Add "Pod" or "Controller" label to Prometheus metric descheduler_pods_evicted

logyball commented 8 months ago

Is your feature request related to a problem? Please describe.

Sometimes we have noticed descheduler getting into "loops", where it does not quite agree with the kube-scheduler. We use the HighNodeUtilization profile + the GKE optimize-utilization scheduling profile to maximize utilization on our nodes. However, sometimes the descheduler evicts a pod, and it is rescheduled onto either the same node, or another node where it is evicted again. This is somewhat unavoidable during business conditions, and does not occur frequently enough to merit changing the thresholds or behavior of the descheduler.

Describe the solution you'd like

It would be nice if we had a label on the prometheus metric that indicated which workload was being evicted in addition to namespace. This could be either the name of the pod or the name of the controller that owns the pod. If that were the case, we could develop observability or alerting around the workload being evicted repeatedly in a short time window.

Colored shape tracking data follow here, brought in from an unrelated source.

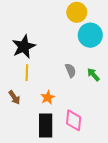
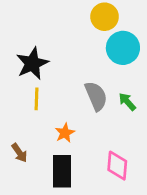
gray semicircle: (71, 70) -> (96, 96), size x1.5
brown arrow: (14, 97) -> (19, 153), moved
pink diamond: (74, 120) -> (117, 166), moved

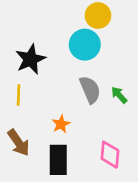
cyan circle: (123, 48) -> (85, 45), moved
yellow line: (36, 99) -> (19, 95), moved
brown arrow: (19, 153) -> (19, 143), size x1.5

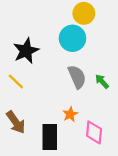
yellow line: (19, 95) -> (16, 81), turned -48
orange star: (61, 124) -> (70, 114), moved

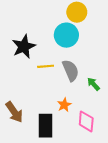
yellow line: (16, 81) -> (46, 66), moved, turned -49
green arrow: (102, 81) -> (93, 84), moved

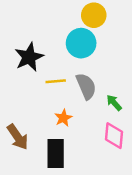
orange star: (64, 105) -> (63, 118), moved
pink diamond: (86, 121) -> (114, 136), moved

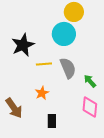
orange star: (63, 118) -> (42, 93), moved
black rectangle: (56, 153) -> (52, 121), moved, size x0.6

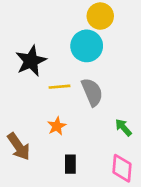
green arrow: (90, 81) -> (123, 127), moved
pink diamond: (90, 107) -> (122, 168), moved

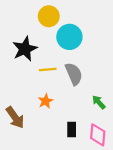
yellow circle: (100, 16) -> (49, 16), moved
black rectangle: (70, 164) -> (72, 129), moved

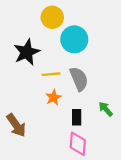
orange star: (45, 101) -> (53, 97), moved
black rectangle: (72, 129) -> (77, 117), moved
pink diamond: (98, 135) -> (78, 144), moved

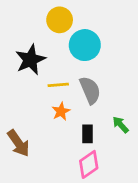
pink diamond: (78, 144) -> (89, 164), turned 50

One downside is increasing the cardinality of the metrics, but the amount of evictions is relatively low for us anyway, to the point that it doesn't seems like an "explosion", rather a linear scaling with the amount of evictions.

Describe alternatives you've considered

Changing configuration of descheduler, adding more strict per-namespace solutions.

What version of descheduler are you using?

descheduler version: v0.26.1

logyball commented 8 months ago

If this is a desired feature, I would be happy to contribute it.

a7i commented 8 months ago

Duplicate/Related Issues and PRs:

k8s-triage-robot commented 5 months ago

The Kubernetes project currently lacks enough contributors to adequately respond to all issues.

This bot triages un-triaged issues according to the following rules:

After 90d of inactivity, lifecycle/stale is applied
After 30d of inactivity since lifecycle/stale was applied, lifecycle/rotten is applied
After 30d of inactivity since lifecycle/rotten was applied, the issue is closed

You can:

Mark this issue as fresh with /remove-lifecycle stale
Close this issue with /close
Offer to help out with Issue Triage

Please send feedback to sig-contributor-experience at kubernetes/community.

/lifecycle stale

k8s-triage-robot commented 4 months ago

The Kubernetes project currently lacks enough active contributors to adequately respond to all issues.

This bot triages un-triaged issues according to the following rules:

After 90d of inactivity, lifecycle/stale is applied
After 30d of inactivity since lifecycle/stale was applied, lifecycle/rotten is applied
After 30d of inactivity since lifecycle/rotten was applied, the issue is closed

You can:

Mark this issue as fresh with /remove-lifecycle rotten
Close this issue with /close
Offer to help out with Issue Triage

Please send feedback to sig-contributor-experience at kubernetes/community.

/lifecycle rotten

k8s-triage-robot commented 3 months ago

The Kubernetes project currently lacks enough active contributors to adequately respond to all issues and PRs.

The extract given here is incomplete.